### Task item:
Check every line of the entries for "adviseurs", and copy the lines that hold it.

### Stored data:
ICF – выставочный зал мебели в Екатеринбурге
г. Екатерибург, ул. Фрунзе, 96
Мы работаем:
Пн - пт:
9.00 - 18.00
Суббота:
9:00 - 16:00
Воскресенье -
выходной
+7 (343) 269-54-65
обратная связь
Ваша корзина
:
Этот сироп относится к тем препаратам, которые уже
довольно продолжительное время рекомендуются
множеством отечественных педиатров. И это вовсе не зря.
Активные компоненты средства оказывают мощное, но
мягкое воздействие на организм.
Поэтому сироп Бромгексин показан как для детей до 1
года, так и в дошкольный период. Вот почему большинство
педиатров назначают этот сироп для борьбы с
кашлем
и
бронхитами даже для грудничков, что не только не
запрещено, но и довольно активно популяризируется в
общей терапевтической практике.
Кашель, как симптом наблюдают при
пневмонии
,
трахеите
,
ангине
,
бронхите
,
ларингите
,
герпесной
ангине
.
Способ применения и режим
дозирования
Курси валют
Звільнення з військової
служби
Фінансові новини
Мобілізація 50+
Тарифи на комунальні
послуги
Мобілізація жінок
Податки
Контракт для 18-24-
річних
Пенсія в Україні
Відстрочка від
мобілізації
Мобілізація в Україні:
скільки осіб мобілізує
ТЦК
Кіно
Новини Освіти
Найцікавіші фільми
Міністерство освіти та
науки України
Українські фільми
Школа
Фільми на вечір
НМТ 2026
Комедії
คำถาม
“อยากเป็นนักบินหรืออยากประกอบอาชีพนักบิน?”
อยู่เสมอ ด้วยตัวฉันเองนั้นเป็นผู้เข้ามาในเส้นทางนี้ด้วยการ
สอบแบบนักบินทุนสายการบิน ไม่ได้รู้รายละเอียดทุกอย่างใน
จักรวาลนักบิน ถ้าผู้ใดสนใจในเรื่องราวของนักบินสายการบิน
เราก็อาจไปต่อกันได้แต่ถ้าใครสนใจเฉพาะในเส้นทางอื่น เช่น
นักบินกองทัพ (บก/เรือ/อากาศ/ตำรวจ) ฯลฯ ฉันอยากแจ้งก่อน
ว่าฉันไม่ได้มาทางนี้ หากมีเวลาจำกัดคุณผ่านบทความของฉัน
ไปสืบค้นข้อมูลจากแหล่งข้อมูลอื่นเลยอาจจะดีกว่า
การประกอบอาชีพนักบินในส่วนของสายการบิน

--

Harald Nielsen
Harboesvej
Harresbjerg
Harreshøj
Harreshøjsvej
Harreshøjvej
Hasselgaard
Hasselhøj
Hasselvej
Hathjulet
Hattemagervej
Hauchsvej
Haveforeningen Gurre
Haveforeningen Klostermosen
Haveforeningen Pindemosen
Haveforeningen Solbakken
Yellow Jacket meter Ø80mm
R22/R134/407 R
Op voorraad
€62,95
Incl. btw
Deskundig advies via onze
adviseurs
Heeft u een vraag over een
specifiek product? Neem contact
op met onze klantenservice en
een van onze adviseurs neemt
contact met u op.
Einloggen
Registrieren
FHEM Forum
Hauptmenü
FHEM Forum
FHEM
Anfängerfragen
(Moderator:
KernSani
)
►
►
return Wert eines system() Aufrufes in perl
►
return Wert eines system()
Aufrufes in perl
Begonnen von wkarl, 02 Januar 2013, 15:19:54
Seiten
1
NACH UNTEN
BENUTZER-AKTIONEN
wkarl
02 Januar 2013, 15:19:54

* * *

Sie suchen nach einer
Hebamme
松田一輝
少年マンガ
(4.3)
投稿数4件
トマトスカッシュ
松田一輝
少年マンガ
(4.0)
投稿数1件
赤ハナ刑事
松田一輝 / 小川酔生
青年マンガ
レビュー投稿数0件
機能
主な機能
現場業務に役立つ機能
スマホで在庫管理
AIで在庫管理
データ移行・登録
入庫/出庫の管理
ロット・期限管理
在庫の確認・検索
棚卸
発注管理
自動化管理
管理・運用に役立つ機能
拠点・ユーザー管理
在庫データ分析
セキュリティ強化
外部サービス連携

### Exercise result:
adviseurs
een van onze adviseurs neemt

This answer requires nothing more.